Consumer Group Rebalancing: Eager, Cooperative, and Static
Why your consumer hangs for 30s every deploy — and how cooperative rebalance + static membership fixes it.
A rebalance is the process by which partitions are re-assigned among consumers in a group. If you've seen processing latency spike whenever a pod is recycled, you've seen the default eager protocol in action.
1. Eager rebalance (the old default)
When a new member joins, everyone revokes all their partitions, the group coordinator recomputes assignments, and everyone picks up new work. During that window — which can be tens of seconds — the group processes zero records. It's called "stop-the-world" for a reason.
2. Cooperative rebalance
Enabled by setting partition.assignment.strategy to CooperativeStickyAssignor. Only partitions that need to move are revoked; everyone else keeps processing.

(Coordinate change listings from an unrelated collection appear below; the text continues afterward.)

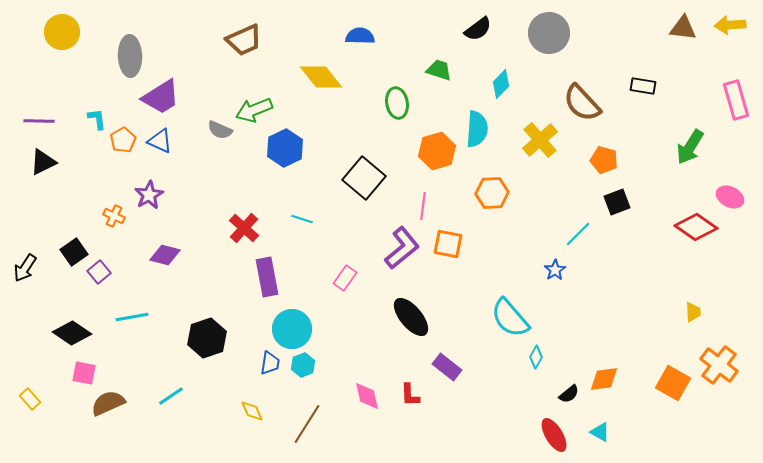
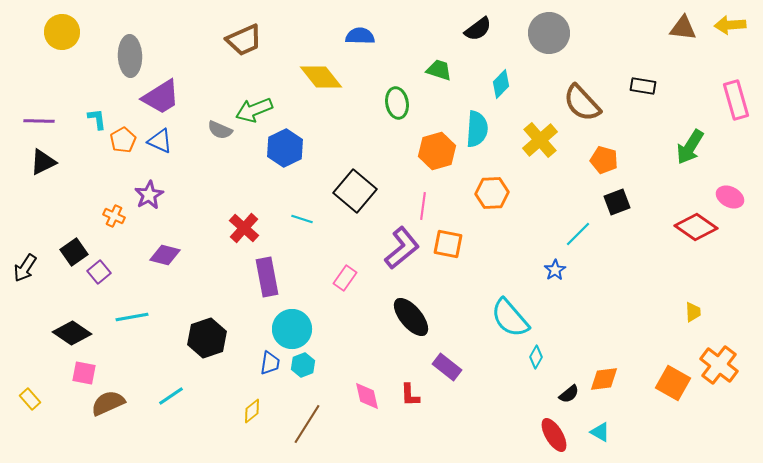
black square at (364, 178): moved 9 px left, 13 px down
yellow diamond at (252, 411): rotated 75 degrees clockwise
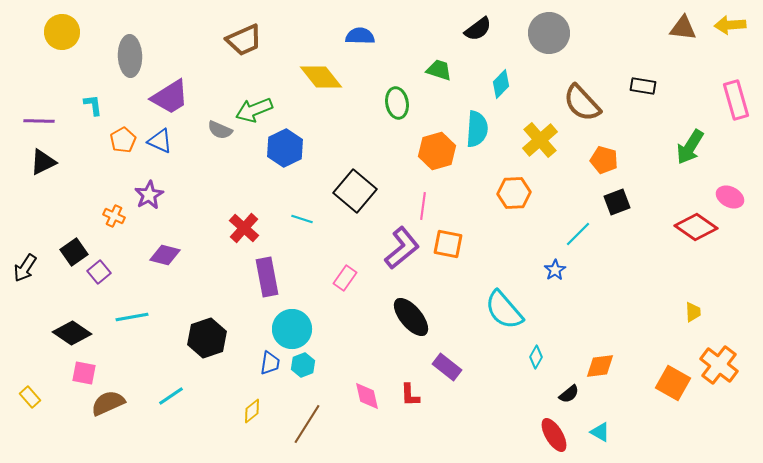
purple trapezoid at (161, 97): moved 9 px right
cyan L-shape at (97, 119): moved 4 px left, 14 px up
orange hexagon at (492, 193): moved 22 px right
cyan semicircle at (510, 318): moved 6 px left, 8 px up
orange diamond at (604, 379): moved 4 px left, 13 px up
yellow rectangle at (30, 399): moved 2 px up
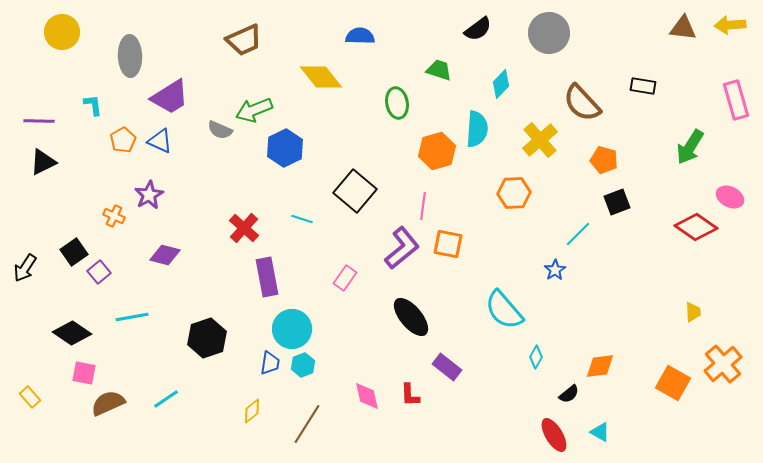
orange cross at (719, 365): moved 4 px right, 1 px up; rotated 12 degrees clockwise
cyan line at (171, 396): moved 5 px left, 3 px down
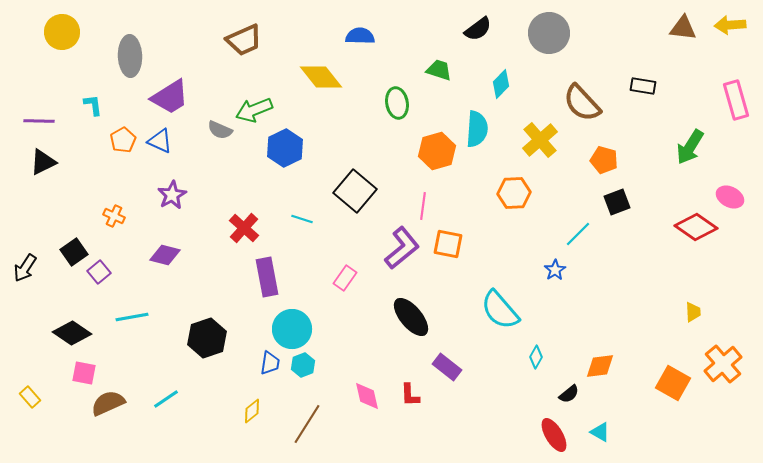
purple star at (149, 195): moved 23 px right
cyan semicircle at (504, 310): moved 4 px left
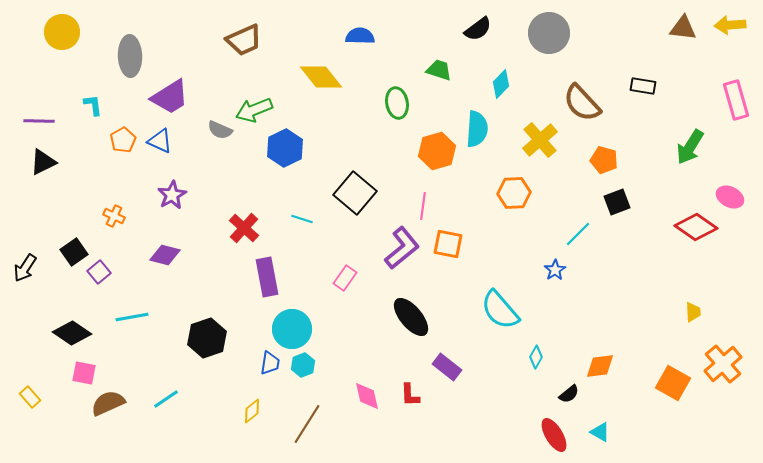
black square at (355, 191): moved 2 px down
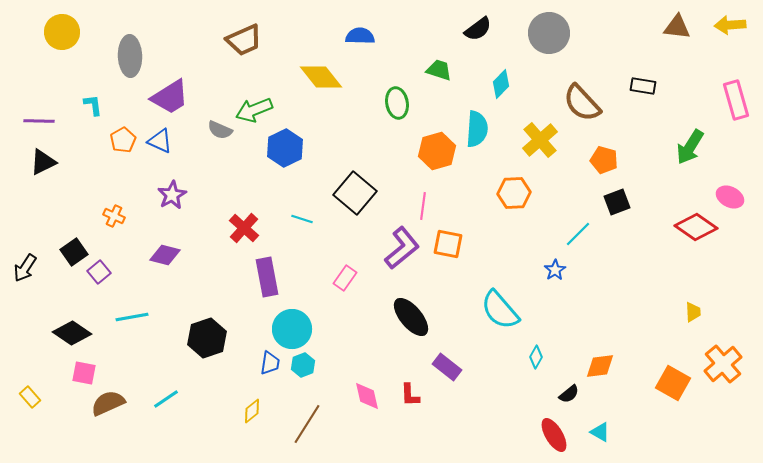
brown triangle at (683, 28): moved 6 px left, 1 px up
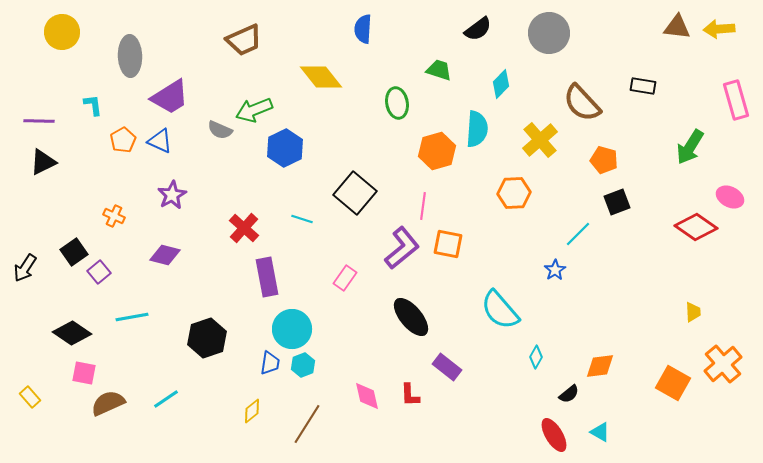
yellow arrow at (730, 25): moved 11 px left, 4 px down
blue semicircle at (360, 36): moved 3 px right, 7 px up; rotated 88 degrees counterclockwise
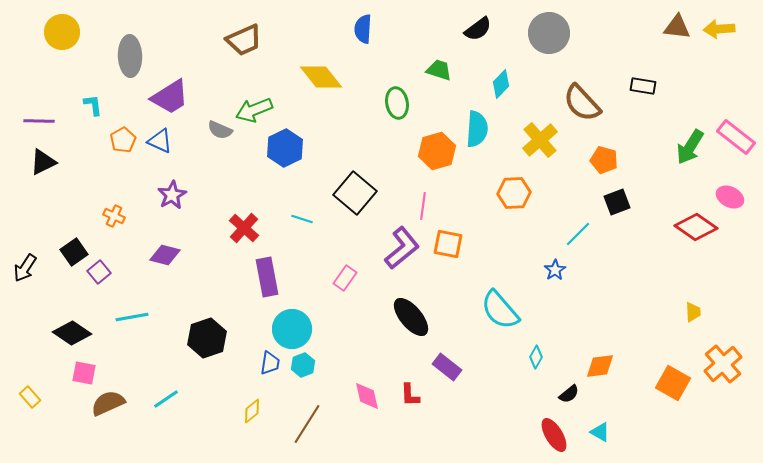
pink rectangle at (736, 100): moved 37 px down; rotated 36 degrees counterclockwise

props.put("partition.assignment.strategy",
"org.apache.kafka.clients.consumer.CooperativeStickyAssignor");
The trade-off: the rebalance happens in two rounds (revoke-only, then assign). Total wall time is similar, but partitions that don't move are never paused.
3. Static membership
Give each consumer a stable group.instance.id. A short restart (within session.timeout.ms) no longer triggers a rebalance at all — the returning member reclaims its partitions.
props.put("group.instance.id", "order-worker-" + podName);
props.put("session.timeout.ms", "60000");
This is the single highest-leverage change for deployments on Kubernetes. Pair it with terminationGracePeriodSeconds ≥ session timeout so rolling updates never overlap with rebalance storms.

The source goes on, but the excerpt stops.